:: DATA LISTING ::
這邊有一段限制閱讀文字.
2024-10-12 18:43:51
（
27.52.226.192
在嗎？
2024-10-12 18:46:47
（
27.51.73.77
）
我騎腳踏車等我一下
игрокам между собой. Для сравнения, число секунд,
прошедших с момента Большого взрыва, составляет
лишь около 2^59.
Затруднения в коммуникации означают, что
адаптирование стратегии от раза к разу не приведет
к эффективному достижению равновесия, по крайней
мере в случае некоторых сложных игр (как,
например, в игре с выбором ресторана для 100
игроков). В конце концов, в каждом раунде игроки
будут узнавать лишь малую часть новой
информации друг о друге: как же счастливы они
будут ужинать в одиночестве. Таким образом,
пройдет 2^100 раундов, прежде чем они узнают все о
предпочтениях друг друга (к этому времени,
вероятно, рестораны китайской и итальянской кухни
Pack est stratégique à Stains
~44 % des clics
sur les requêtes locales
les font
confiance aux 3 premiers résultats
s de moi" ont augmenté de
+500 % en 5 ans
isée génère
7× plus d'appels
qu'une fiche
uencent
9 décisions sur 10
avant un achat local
==
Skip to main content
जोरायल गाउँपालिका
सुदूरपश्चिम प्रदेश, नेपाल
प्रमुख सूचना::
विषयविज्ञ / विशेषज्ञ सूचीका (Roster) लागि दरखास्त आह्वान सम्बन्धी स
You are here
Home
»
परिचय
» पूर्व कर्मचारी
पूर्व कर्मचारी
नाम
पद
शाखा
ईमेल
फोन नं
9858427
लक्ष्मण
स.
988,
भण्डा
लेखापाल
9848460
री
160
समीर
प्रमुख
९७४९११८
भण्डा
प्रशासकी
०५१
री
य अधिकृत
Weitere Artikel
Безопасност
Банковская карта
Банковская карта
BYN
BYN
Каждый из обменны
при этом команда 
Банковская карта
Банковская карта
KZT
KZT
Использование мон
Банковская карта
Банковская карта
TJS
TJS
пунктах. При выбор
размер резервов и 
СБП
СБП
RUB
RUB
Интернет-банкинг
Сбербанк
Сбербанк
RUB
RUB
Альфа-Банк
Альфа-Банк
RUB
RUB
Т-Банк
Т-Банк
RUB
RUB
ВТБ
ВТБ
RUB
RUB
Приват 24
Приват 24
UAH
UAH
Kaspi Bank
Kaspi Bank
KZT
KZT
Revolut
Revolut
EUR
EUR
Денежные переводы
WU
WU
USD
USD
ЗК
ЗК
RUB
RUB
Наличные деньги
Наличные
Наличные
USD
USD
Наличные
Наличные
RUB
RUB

:: WHAT THE EXERCISE ASKS ::
What are the lines above, starting at the one with "2024-10-12 18:43:51" and ending at the one with "avant un achat local"? Give them again exactly, and only them.

:: PROBLEM SOLUTION ::
2024-10-12 18:43:51
（
27.52.226.192
在嗎？
2024-10-12 18:46:47
（
27.51.73.77
）
我騎腳踏車等我一下
игрокам между собой. Для сравнения, число секунд,
прошедших с момента Большого взрыва, составляет
лишь около 2^59.
Затруднения в коммуникации означают, что
адаптирование стратегии от раза к разу не приведет
к эффективному достижению равновесия, по крайней
мере в случае некоторых сложных игр (как,
например, в игре с выбором ресторана для 100
игроков). В конце концов, в каждом раунде игроки
будут узнавать лишь малую часть новой
информации друг о друге: как же счастливы они
будут ужинать в одиночестве. Таким образом,
пройдет 2^100 раундов, прежде чем они узнают все о
предпочтениях друг друга (к этому времени,
вероятно, рестораны китайской и итальянской кухни
Pack est stratégique à Stains
~44 % des clics
sur les requêtes locales
les font
confiance aux 3 premiers résultats
s de moi" ont augmenté de
+500 % en 5 ans
isée génère
7× plus d'appels
qu'une fiche
uencent
9 décisions sur 10
avant un achat local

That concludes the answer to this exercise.